I tried to be the best mom but I seem to have failed at that, too. (My youngest is the most like me and she comforts me, and calls...but she is also the one who is most apt to have FMS.) I tried to do it all. The kids help me during the holidays as they don't want to see the turkey on the floor.

It all has humbled me...every pain, every incident of fibro fog, every time I look into my medicine cabinet. I take anti-depressants, but I also had psychological therapy that was paid for by the university. It worked to pull me out of the pit of depression...and then two months later our grandson died...and I fell back into that pit.

But, I still am missing my self-esteem, my identity, and my pride. I feel very frustrated at time, especially when I am unable to do simple tasks around the house. I say "I cannot"...way to often. I am often so fatigued that I take a nap after breakfast. And sometimes I just cry in exasperation. Like dealing with a death, we have to work through our grief and losses. I have had to downsize, move into subsidized senior housing. (my husband is in a nursing home with dementia but he always helped until his dementia took over.) People with disabilities live here too. And listening and sharing with them has actually helped me. I do have a spiritual life and that, too, is a key to finding purpose. I have lived here over a year and I see these people who are living purpose-filled lives. I am learning. As my grandma said so many times, look at those who are facing turmoils and obstacles...this whole year has been humbling!

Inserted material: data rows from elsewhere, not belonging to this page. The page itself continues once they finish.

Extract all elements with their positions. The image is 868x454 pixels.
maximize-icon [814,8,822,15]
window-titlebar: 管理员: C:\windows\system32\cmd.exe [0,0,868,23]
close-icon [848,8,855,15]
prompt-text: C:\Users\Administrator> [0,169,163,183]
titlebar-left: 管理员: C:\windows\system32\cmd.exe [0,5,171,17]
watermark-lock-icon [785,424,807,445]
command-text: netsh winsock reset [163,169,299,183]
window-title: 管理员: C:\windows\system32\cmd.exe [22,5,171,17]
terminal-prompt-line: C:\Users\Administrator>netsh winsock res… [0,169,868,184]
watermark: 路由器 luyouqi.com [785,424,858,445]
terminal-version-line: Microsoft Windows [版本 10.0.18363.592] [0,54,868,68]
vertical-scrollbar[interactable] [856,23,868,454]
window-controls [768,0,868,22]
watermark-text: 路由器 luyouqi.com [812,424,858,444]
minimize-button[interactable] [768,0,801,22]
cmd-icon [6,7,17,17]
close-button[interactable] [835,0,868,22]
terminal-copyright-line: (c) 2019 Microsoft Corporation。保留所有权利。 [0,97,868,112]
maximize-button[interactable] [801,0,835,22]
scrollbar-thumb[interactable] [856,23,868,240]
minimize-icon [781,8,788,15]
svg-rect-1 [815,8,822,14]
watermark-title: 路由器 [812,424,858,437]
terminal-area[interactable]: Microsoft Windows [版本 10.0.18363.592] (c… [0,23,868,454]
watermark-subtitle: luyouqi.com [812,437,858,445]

There are days when I curse this syndrome....and curse that I cannot seem to accomplish anything, but I have more days of being thankful for what I DO have. One of these days I will ask the gentleman in his 50s about how he lives so positively and so spiritually with bilateral amputations of both legs. What does he have that I don't?

1. Please stay focused on the Maya Angelou quote when we think of our identity as a mom. "When I knew better, I did better."

2. Stay in the present. To live in the past is self-defeating

3. Find the new purpose in your life

4. Reach out to old and new friends

5. If you are so inclined, WRITE. Journal, poetry, prose. Get a special journal, or writing paper and pen and write what you feel, how you feel, why

6. God didn't promise days without pain / Sun without rain / But / He did promise strength for the day / and the light for the way.

7. Laugh..find humor in our lives...what used to make me angry and cry...I enjoy the humor. (Another FMS woman and myself laughed so much yesterday...what good therapy it was for me!

I may be wrong in what I said, but it is what I believe and I have had my diagnosis since 1995. SSD in 2005.

Oh no, you are not wrong. Those are the things I/we need to hear. Hearing it from someone else helps me to feel more normal. Like I'm doing ok.

Thank you so much Joanne. I appreciate your kind words.